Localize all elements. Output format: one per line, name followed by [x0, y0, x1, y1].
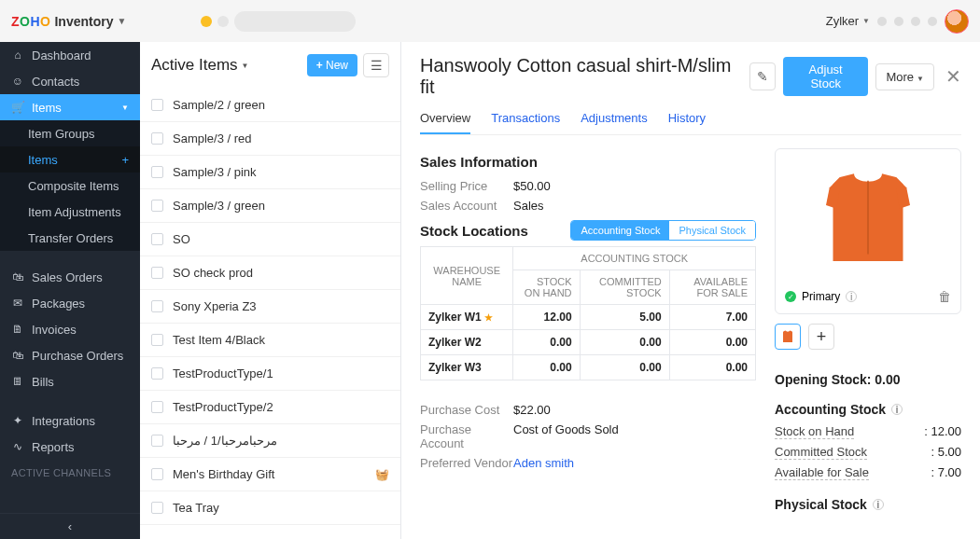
checkbox[interactable] [151, 334, 163, 346]
detail-panel: Hanswooly Cotton casual shirt-M/slim fit… [401, 42, 980, 539]
active-channels-label: ACTIVE CHANNELS [0, 460, 140, 486]
checkbox[interactable] [151, 233, 163, 245]
tab-adjustments[interactable]: Adjustments [581, 111, 648, 134]
sidebar-item-composite[interactable]: Composite Items [0, 173, 140, 199]
sidebar-item-invoices[interactable]: 🗎Invoices [0, 316, 140, 342]
checkbox[interactable] [151, 502, 163, 514]
list-title-dropdown[interactable]: Active Items▼ [151, 56, 249, 75]
segment-accounting[interactable]: Accounting Stock [571, 221, 669, 240]
list-item[interactable]: SO [140, 223, 400, 256]
sidebar-item-integrations[interactable]: ✦Integrations [0, 408, 140, 434]
checkbox[interactable] [151, 200, 163, 212]
field-label: Purchase Account [420, 422, 513, 450]
cell-available: 7.00 [669, 305, 755, 330]
th-soh: STOCK ON HAND [513, 270, 580, 305]
checkbox[interactable] [151, 99, 163, 111]
list-item[interactable]: TestProductType/2 [140, 391, 400, 424]
avatar[interactable] [945, 9, 969, 34]
sidebar-item-label: Items [32, 101, 62, 115]
list-item-label: Tea Tray [173, 501, 219, 515]
new-button[interactable]: New [307, 54, 357, 76]
sidebar-item-item-groups[interactable]: Item Groups [0, 120, 140, 146]
checkbox[interactable] [151, 468, 163, 480]
segment-physical[interactable]: Physical Stock [669, 221, 755, 240]
trash-icon[interactable]: 🗑 [938, 289, 951, 304]
info-icon[interactable]: i [846, 291, 857, 302]
list-item[interactable]: Tea Tray [140, 491, 400, 525]
thumbnail[interactable] [775, 324, 801, 350]
info-icon[interactable]: i [891, 404, 903, 415]
vendor-link[interactable]: Aden smith [513, 456, 574, 470]
top-dot [928, 17, 937, 26]
checkbox[interactable] [151, 401, 163, 413]
list-item[interactable]: Test Item 4/Black [140, 324, 400, 357]
sidebar: ⌂Dashboard ☺Contacts 🛒Items▼ Item Groups… [0, 42, 140, 539]
list-item-label: Sony Xperia Z3 [173, 299, 257, 313]
table-row[interactable]: Zylker W30.000.000.00 [421, 355, 756, 380]
sidebar-item-transfer-orders[interactable]: Transfer Orders [0, 225, 140, 251]
tab-overview[interactable]: Overview [420, 111, 470, 134]
list-item-label: SO check prod [173, 266, 253, 280]
home-icon: ⌂ [11, 48, 24, 62]
sidebar-item-packages[interactable]: ✉Packages [0, 290, 140, 316]
table-row[interactable]: Zylker W1★12.005.007.00 [421, 305, 756, 330]
side-label: Committed Stock [775, 445, 867, 460]
checkbox[interactable] [151, 267, 163, 279]
cell-committed: 0.00 [580, 355, 669, 380]
sidebar-item-purchase-orders[interactable]: 🛍Purchase Orders [0, 342, 140, 368]
checkbox[interactable] [151, 435, 163, 447]
tab-history[interactable]: History [668, 111, 706, 134]
checkbox[interactable] [151, 300, 163, 312]
company-switcher[interactable]: Zylker ▼ [826, 14, 870, 28]
sidebar-item-contacts[interactable]: ☺Contacts [0, 68, 140, 94]
list-item[interactable]: Sony Xperia Z3 [140, 290, 400, 324]
list-item[interactable]: Sample/2 / green [140, 89, 400, 122]
sidebar-item-reports[interactable]: ∿Reports [0, 434, 140, 460]
table-row[interactable]: Zylker W20.000.000.00 [421, 330, 756, 355]
list-item[interactable]: Sample/3 / green [140, 189, 400, 223]
side-value: : 12.00 [924, 424, 961, 439]
list-item-label: Sample/3 / pink [173, 165, 257, 179]
sidebar-item-label: Sales Orders [32, 270, 103, 284]
warehouse-name: Zylker W2 [421, 330, 513, 355]
list-menu-button[interactable]: ☰ [363, 53, 389, 77]
close-icon[interactable]: ✕ [945, 65, 961, 88]
brand-menu[interactable]: ZOHO Inventory ▼ [11, 14, 126, 29]
list-item[interactable]: TestProductType/1 [140, 357, 400, 391]
field-label: Selling Price [420, 179, 513, 193]
cart-icon: 🛍 [11, 270, 24, 283]
sidebar-item-sales-orders[interactable]: 🛍Sales Orders [0, 264, 140, 290]
sidebar-item-items[interactable]: 🛒Items▼ [0, 94, 140, 120]
add-image-button[interactable]: + [808, 324, 834, 350]
chevron-down-icon: ▼ [242, 62, 249, 70]
adjust-stock-button[interactable]: Adjust Stock [783, 57, 869, 96]
page-title: Hanswooly Cotton casual shirt-M/slim fit [420, 55, 742, 98]
checkbox[interactable] [151, 367, 163, 380]
basket-icon: 🧺 [375, 468, 389, 481]
sidebar-item-items-sub[interactable]: Items+ [0, 146, 140, 173]
more-button[interactable]: More▼ [875, 63, 934, 90]
list-item[interactable]: مرحبامرحبا/1 / مرحبا [140, 424, 400, 458]
tab-transactions[interactable]: Transactions [491, 111, 560, 134]
list-item[interactable]: SO check prod [140, 256, 400, 290]
plus-icon[interactable]: + [121, 153, 129, 167]
checkbox[interactable] [151, 132, 163, 145]
list-item[interactable]: Sample/3 / pink [140, 156, 400, 189]
warehouse-name: Zylker W3 [421, 355, 513, 380]
info-icon[interactable]: i [873, 499, 884, 510]
chevron-left-icon: ‹ [68, 519, 72, 533]
edit-button[interactable]: ✎ [749, 62, 776, 90]
cart-icon: 🛒 [11, 101, 24, 114]
stock-table: WAREHOUSE NAME ACCOUNTING STOCK STOCK ON… [420, 246, 756, 380]
list-item[interactable]: Sample/3 / red [140, 122, 400, 156]
checkbox[interactable] [151, 166, 163, 178]
sidebar-collapse[interactable]: ‹ [0, 513, 140, 539]
sidebar-item-dashboard[interactable]: ⌂Dashboard [0, 42, 140, 68]
sidebar-item-label: Contacts [32, 75, 79, 89]
sidebar-item-bills[interactable]: 🗏Bills [0, 368, 140, 394]
sidebar-item-label: Packages [32, 297, 85, 311]
list-item[interactable]: Men's Birthday Gift🧺 [140, 458, 400, 491]
top-dot [894, 17, 903, 26]
stock-type-segment: Accounting Stock Physical Stock [570, 220, 756, 241]
sidebar-item-adjustments[interactable]: Item Adjustments [0, 199, 140, 225]
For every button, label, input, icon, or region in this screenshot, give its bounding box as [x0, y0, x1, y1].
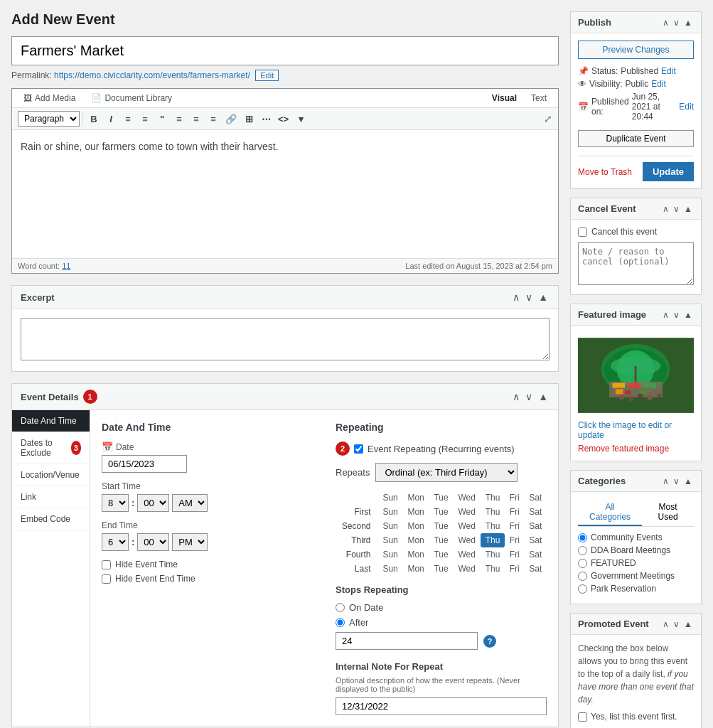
excerpt-collapse-down[interactable]: ∨	[524, 291, 534, 303]
align-right-button[interactable]: ≡	[205, 112, 221, 126]
cancel-event-up[interactable]: ∧	[661, 204, 670, 214]
featured-image-down[interactable]: ∨	[672, 310, 681, 320]
promoted-event-checkbox[interactable]	[578, 712, 587, 722]
fourth-thu[interactable]: Thu	[481, 547, 505, 562]
event-repeating-checkbox[interactable]	[354, 444, 363, 454]
categories-close[interactable]: ▲	[682, 476, 694, 486]
last-mon[interactable]: Mon	[403, 562, 429, 576]
add-media-button[interactable]: 🖼 Add Media	[18, 92, 81, 105]
paragraph-format-select[interactable]: Paragraph	[18, 111, 80, 127]
promoted-event-down[interactable]: ∨	[672, 619, 681, 629]
second-thu[interactable]: Thu	[481, 519, 505, 533]
third-sat[interactable]: Sat	[524, 533, 547, 547]
second-sat[interactable]: Sat	[524, 519, 547, 533]
third-wed[interactable]: Wed	[454, 533, 481, 547]
tab-most-used[interactable]: Most Used	[642, 499, 694, 526]
first-wed[interactable]: Wed	[454, 505, 481, 519]
table-button[interactable]: ⊞	[241, 112, 257, 126]
visibility-edit-link[interactable]: Edit	[651, 79, 666, 89]
fourth-sat[interactable]: Sat	[524, 547, 547, 562]
category-radio-government[interactable]	[578, 572, 587, 581]
sidebar-item-link[interactable]: Link	[12, 486, 90, 508]
start-min-select[interactable]: 00	[137, 494, 169, 512]
after-radio[interactable]	[336, 618, 345, 627]
start-ampm-select[interactable]: AM PM	[172, 494, 208, 512]
second-tue[interactable]: Tue	[429, 519, 454, 533]
status-edit-link[interactable]: Edit	[661, 66, 676, 76]
published-edit-link[interactable]: Edit	[679, 102, 694, 112]
help-icon[interactable]: ?	[483, 635, 496, 648]
move-to-trash-link[interactable]: Move to Trash	[578, 167, 632, 177]
bold-button[interactable]: B	[86, 112, 102, 126]
preview-changes-button[interactable]: Preview Changes	[578, 41, 694, 59]
category-radio-dda[interactable]	[578, 546, 587, 555]
third-thu-selected[interactable]: Thu	[481, 533, 505, 547]
visual-tab[interactable]: Visual	[486, 92, 522, 105]
first-sun[interactable]: Sun	[378, 505, 403, 519]
date-input[interactable]	[102, 455, 187, 473]
last-sun[interactable]: Sun	[378, 562, 403, 576]
first-fri[interactable]: Fri	[505, 505, 524, 519]
third-tue[interactable]: Tue	[429, 533, 454, 547]
tab-all-categories[interactable]: All Categories	[578, 499, 642, 526]
second-mon[interactable]: Mon	[403, 519, 429, 533]
internal-note-input[interactable]	[336, 697, 547, 715]
sidebar-item-date-time[interactable]: Date And Time	[12, 410, 90, 432]
event-details-down[interactable]: ∨	[524, 391, 534, 402]
categories-up[interactable]: ∧	[661, 476, 670, 486]
fourth-fri[interactable]: Fri	[505, 547, 524, 562]
after-value-input[interactable]	[336, 632, 478, 650]
end-ampm-select[interactable]: AM PM	[172, 533, 208, 551]
featured-image-edit-link[interactable]: Click the image to edit or update	[578, 420, 694, 440]
last-wed[interactable]: Wed	[454, 562, 481, 576]
repeat-type-select[interactable]: Ordinal (ex: Third Friday)	[375, 463, 518, 482]
first-thu[interactable]: Thu	[481, 505, 505, 519]
update-button[interactable]: Update	[643, 162, 694, 181]
duplicate-event-button[interactable]: Duplicate Event	[578, 130, 694, 147]
publish-down[interactable]: ∨	[672, 18, 681, 28]
first-sat[interactable]: Sat	[524, 505, 547, 519]
expand-toolbar-button[interactable]: ▾	[293, 112, 309, 126]
permalink-edit-button[interactable]: Edit	[255, 70, 279, 81]
last-sat[interactable]: Sat	[524, 562, 547, 576]
word-count-value[interactable]: 11	[62, 262, 70, 270]
code-button[interactable]: <>	[275, 112, 291, 126]
third-sun[interactable]: Sun	[378, 533, 403, 547]
cancel-event-close[interactable]: ▲	[682, 204, 694, 214]
excerpt-close[interactable]: ▲	[537, 291, 550, 303]
cancel-event-checkbox[interactable]	[578, 228, 587, 237]
second-wed[interactable]: Wed	[454, 519, 481, 533]
publish-up[interactable]: ∧	[661, 18, 670, 28]
event-details-close[interactable]: ▲	[537, 391, 550, 402]
italic-button[interactable]: I	[103, 112, 119, 126]
first-mon[interactable]: Mon	[403, 505, 429, 519]
last-thu[interactable]: Thu	[481, 562, 505, 576]
third-fri[interactable]: Fri	[505, 533, 524, 547]
second-sun[interactable]: Sun	[378, 519, 403, 533]
fourth-mon[interactable]: Mon	[403, 547, 429, 562]
ol-button[interactable]: ≡	[137, 112, 153, 126]
featured-image-preview[interactable]	[578, 333, 694, 418]
third-mon[interactable]: Mon	[403, 533, 429, 547]
category-radio-community[interactable]	[578, 533, 587, 542]
fourth-tue[interactable]: Tue	[429, 547, 454, 562]
fourth-sun[interactable]: Sun	[378, 547, 403, 562]
end-hour-select[interactable]: 6	[102, 533, 129, 551]
sidebar-item-location[interactable]: Location/Venue	[12, 464, 90, 486]
fullscreen-button[interactable]: ⤢	[544, 113, 552, 124]
excerpt-collapse-up[interactable]: ∧	[511, 291, 521, 303]
blockquote-button[interactable]: "	[154, 112, 170, 126]
sidebar-item-dates-exclude[interactable]: Dates to Exclude 3	[12, 432, 90, 464]
event-details-up[interactable]: ∧	[511, 391, 521, 402]
remove-featured-image-link[interactable]: Remove featured image	[578, 444, 669, 454]
document-library-button[interactable]: 📄 Document Library	[85, 92, 178, 105]
sidebar-item-embed[interactable]: Embed Code	[12, 508, 90, 530]
on-date-radio[interactable]	[336, 603, 345, 612]
more-button[interactable]: ⋯	[258, 112, 274, 126]
cancel-reason-textarea[interactable]	[578, 242, 694, 285]
fourth-wed[interactable]: Wed	[454, 547, 481, 562]
cancel-event-down[interactable]: ∨	[672, 204, 681, 214]
text-tab[interactable]: Text	[525, 92, 552, 105]
publish-close[interactable]: ▲	[682, 18, 694, 28]
category-radio-park[interactable]	[578, 584, 587, 594]
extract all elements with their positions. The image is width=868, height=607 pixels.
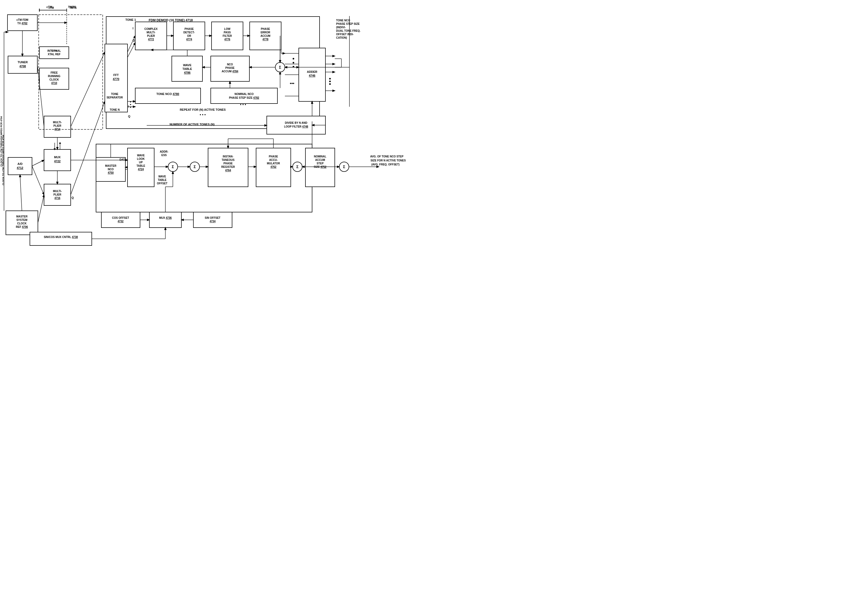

** What is needed **
Across the whole listing above, count each line in which the string "menu" occurs; respond with that number only.

** Solved exercise **
2